O que os clubes querem, aliás compreensivelmente, é outra coisa: é reduzir despesas, nesta fase difícil que todos atravessamos, mas manter os atletas, tanto quanto possível, em forma, de modo a permitir um rápido retorno à competição, assim que o vírus o permita. Para isso, não faz qualquer sentido lançarem mão de uma figura, como a suspensão do contrato, que priva os clubes do seu poder diretivo sobre os jogadores e que dispensa estes de treinarem. Para isso, o que é imperioso é dialogar, os clubes com os jogadores, a liga com o sindicato, em ordem a tentar encontrar um compromisso razoável, que satisfaça todas as partes envolvidas.

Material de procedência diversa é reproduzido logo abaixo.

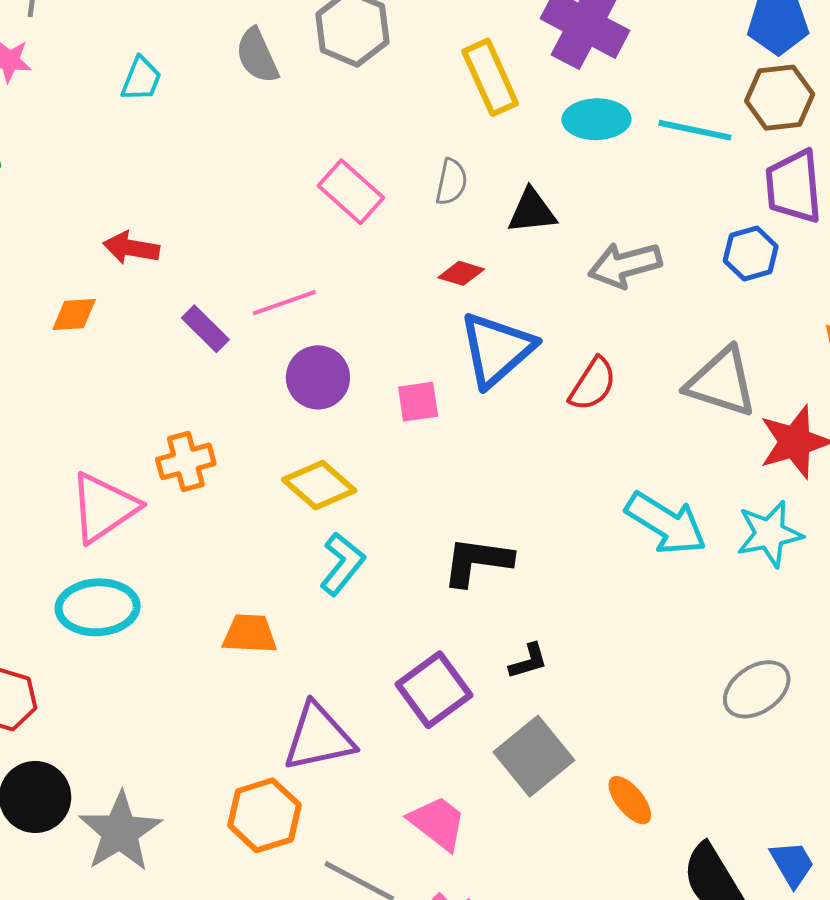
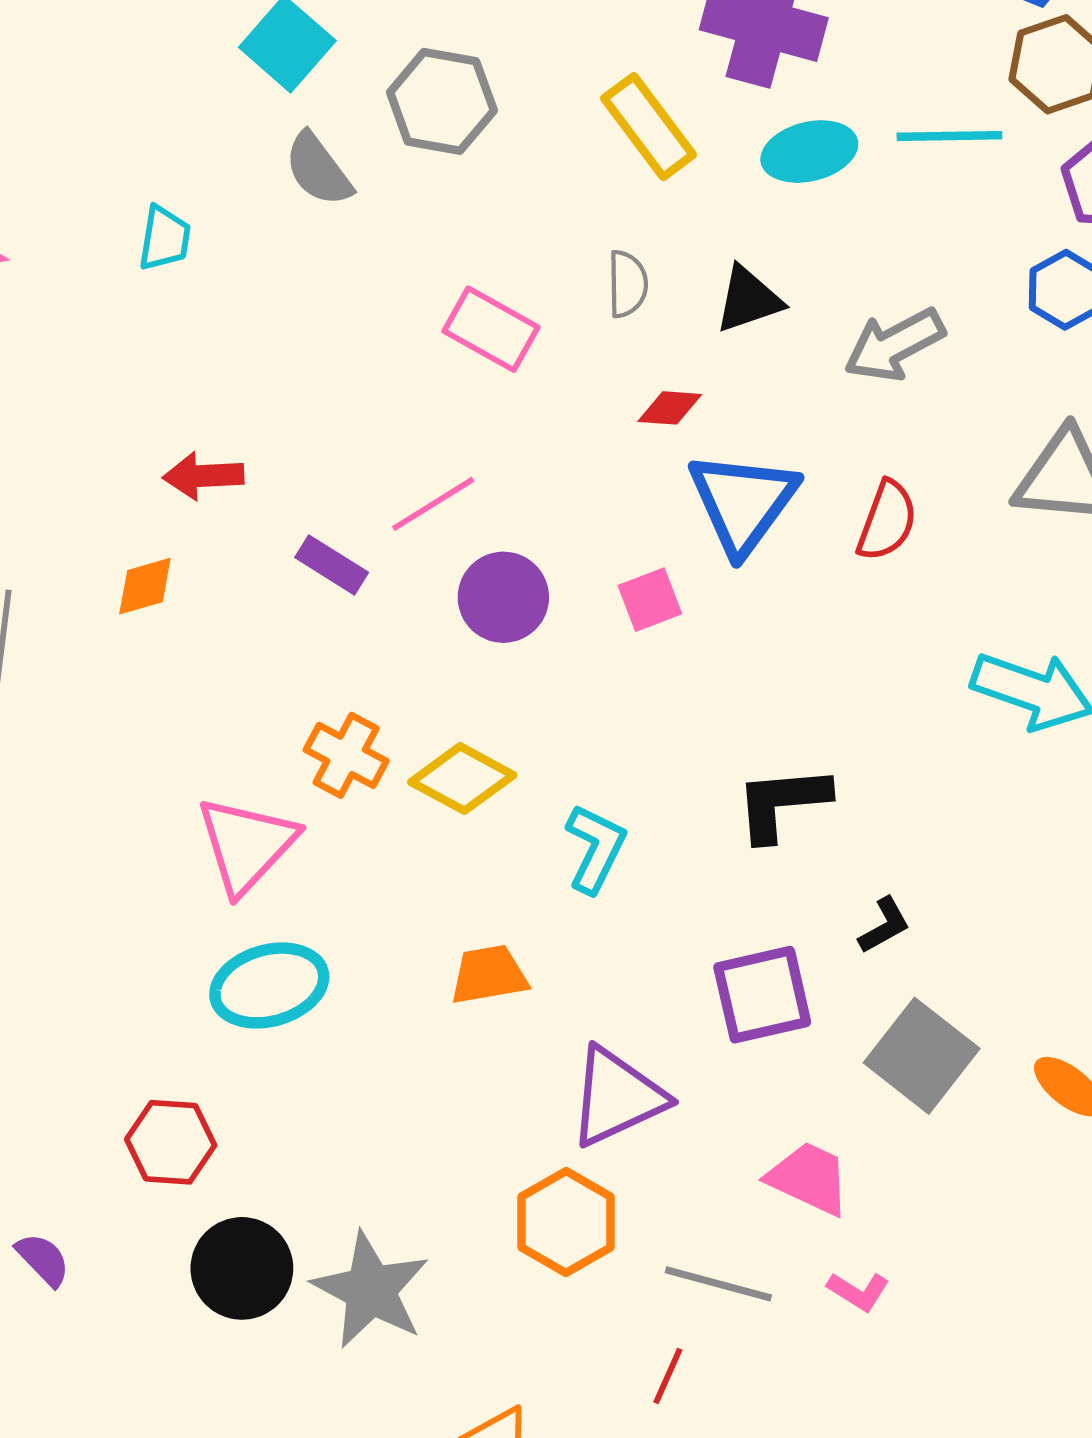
orange cross: (186, 461) -> (346, 755), turned -34
yellow diamond: (319, 485) -> (462, 779), moved
purple square: (434, 690) -> (762, 995), turned 36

Mas esse diálogo deve ocorrer com os contratos a vigorar plenamente, com os jogadores a tentarem manter a forma física e mental em patamares elevados, submetidos ao dever de se preparem diariamente segundo as instruções ministradas pelo clube e tendo este o poder de fiscalizar o cumprimento dessas instruções – coisa que, repete-se, não acontece, por definição, se o contrato de trabalho desportivo ficar suspenso.

Repito: o lay-off suspende o contrato, não se limita a reduzir o salário pago aos jogadores. Há que ter a noção exata da extensão dos efeitos da figura em causa, da “hibernação jurídica” que ela implica. Os clubes simplesmente não podem suspender os contratos dos seus jogadores nestas circunstâncias, porque vão precisar de os manter a trabalhar e a treinar (quiçá com uma pequena pausa para gozo de férias, se é que é possível gozar férias neste período de pandemia), preparando-os para que, quando a competição retomar o seu curso, daqui a dois ou três meses, eles estejam em condições de lutar pela almejada vitória. É, afinal, a tão decantada especificidade do desporto a fazer-se sentir, impedindo que, nesta sede, se utilizem instrumentos pensados para outras indústrias, outras empresas e outros trabalhadores.

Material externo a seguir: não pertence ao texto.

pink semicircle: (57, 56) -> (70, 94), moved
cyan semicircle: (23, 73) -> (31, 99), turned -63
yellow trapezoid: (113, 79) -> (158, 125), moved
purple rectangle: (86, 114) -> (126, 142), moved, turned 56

Uma última nota a este respeito, menos técnico-jurídica mas, ainda assim, não despicienda. Os clubes não devem menosprezar o impacto que uma medida destas, de carácter unilateral e imposta aos jogadores, pode ter no plano psicológico. Estamos a falar de competição desportiva profissional, em que os aspetos motivacionais e o espírito de grupo pesam decisivamente, na hora de disputar os jogos. Também nesse plano, creio não haver margem para dúvidas que uma redução ou uma moratória salarial negociada, proposta, consensual, será muito mais vantajosa para o clube do que o recurso unilateral ao lay-off, imposto aos jogadores sem que estes tenham uma palavra a dizer na matéria. Aquela solução agrega e mobiliza, esta cria distância e hostiliza. Na hora da competição, isso pode pesar.